A relationally impoverished childhood means emotional and social needs were not met or unmitigated social trauma was experienced (Miller, 1990). This may include undercare—lack of intersubjectivity, lack of play, depressed caregivers undermining neurophysiological development like vagal nerve function.

Misdeveloped Brains

The brain has been “miswired” from early undercare. Empathy and prosociality circuits, which develop after birth, are underdeveloped. Roots for empathic action, which normally develop in a loving community of caregivers, are undermined.

Lack of Mentoring Toward Prosociality

Sociality seems to require immersion in good, supportive relations during particular brain-sensitive periods (e.g., first few years, early adolescence, late adolescence).
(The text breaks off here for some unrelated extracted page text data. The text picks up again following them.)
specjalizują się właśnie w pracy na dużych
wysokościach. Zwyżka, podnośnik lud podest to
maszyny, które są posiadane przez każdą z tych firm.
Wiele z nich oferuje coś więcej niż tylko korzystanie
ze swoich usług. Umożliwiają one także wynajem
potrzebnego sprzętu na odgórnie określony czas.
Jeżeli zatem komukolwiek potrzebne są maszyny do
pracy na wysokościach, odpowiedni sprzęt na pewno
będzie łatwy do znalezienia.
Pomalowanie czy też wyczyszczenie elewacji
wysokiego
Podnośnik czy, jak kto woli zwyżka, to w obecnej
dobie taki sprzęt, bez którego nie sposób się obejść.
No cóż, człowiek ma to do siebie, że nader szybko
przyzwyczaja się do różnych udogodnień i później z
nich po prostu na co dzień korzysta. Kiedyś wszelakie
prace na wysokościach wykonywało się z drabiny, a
If children do not receive relational loving support during these times, they may be more likely to develop self-centered orientations or have a minimal awareness of or concern for their behaviors harming others.

Missing a Socially and Cognitively Agile Mind

Allegiance to a rigid ideology represents a subcortical fault, a “basic fault” in sociality. When one is unable to be emotionally present in the moment (because of trauma, lack of experience in intersubjectivity in early life). One fills the “empty self” with something (possessions, drug-induced highs, ideology). One shifts to ideological thinking in early processing (black and white categorization) that it seems true (“truthiness”). But it is an “unpresent” mind.

Practice for Efficacy in Violence

One must have developed action capacity for killing. The individual must have had some training or practice to feel confident enough to take the action. Otherwise a person may have all the motives but not the wherewithal to take the action. Grossman points to violent videogame play but it could also be violent media immersion and/or mental rehearsal with stories or weapons.

These are just a few ideas of what else might be added to Syndrome E. I’m sure there are more aspects, which in combination, add up to a greater risk for mass killing, such as easy access to weapons. What would you add?

For more on protectionist, detached and vicious ethics and their developmental origins see Narvaez, D. (2014). Neurobiology and the Development of Human Morality: Evolution, Culture and Wisdom. New York, NY: WW Norton.